Nothing but the lines from the start of the records below through the line that has "hanteren. Of vanwege" should appear, each exactly as given.
Data under study below:
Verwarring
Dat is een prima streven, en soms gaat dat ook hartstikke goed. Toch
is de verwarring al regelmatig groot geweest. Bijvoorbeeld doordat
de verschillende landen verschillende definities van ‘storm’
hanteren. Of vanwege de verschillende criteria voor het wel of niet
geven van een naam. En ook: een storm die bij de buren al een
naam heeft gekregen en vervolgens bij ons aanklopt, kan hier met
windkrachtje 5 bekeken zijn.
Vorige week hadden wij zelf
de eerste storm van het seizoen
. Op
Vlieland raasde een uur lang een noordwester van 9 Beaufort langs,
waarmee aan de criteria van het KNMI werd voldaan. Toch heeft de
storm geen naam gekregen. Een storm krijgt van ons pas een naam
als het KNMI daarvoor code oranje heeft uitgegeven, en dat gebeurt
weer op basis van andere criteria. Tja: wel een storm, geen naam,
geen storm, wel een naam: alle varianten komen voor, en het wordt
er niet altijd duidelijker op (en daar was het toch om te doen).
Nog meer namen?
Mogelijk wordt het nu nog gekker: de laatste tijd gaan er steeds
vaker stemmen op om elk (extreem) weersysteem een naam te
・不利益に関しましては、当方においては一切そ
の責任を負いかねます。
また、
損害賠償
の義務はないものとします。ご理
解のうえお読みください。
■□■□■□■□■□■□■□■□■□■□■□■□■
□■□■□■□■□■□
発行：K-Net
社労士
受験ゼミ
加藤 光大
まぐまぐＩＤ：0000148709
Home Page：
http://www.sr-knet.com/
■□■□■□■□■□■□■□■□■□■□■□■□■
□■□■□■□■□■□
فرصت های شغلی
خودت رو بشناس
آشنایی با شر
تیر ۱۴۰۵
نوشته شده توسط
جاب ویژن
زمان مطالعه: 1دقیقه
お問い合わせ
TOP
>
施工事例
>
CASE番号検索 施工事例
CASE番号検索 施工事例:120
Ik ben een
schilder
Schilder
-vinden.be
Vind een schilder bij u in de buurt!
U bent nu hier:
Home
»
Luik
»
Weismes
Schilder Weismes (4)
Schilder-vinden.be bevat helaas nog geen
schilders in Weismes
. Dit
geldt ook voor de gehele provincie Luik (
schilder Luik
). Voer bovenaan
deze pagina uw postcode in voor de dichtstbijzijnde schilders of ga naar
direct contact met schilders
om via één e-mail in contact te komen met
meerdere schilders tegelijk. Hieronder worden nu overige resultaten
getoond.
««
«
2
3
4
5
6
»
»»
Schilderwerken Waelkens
End of Data under study.
Result of this task:
Verwarring
Dat is een prima streven, en soms gaat dat ook hartstikke goed. Toch
is de verwarring al regelmatig groot geweest. Bijvoorbeeld doordat
de verschillende landen verschillende definities van ‘storm’
hanteren. Of vanwege de verschillende criteria voor het wel of niet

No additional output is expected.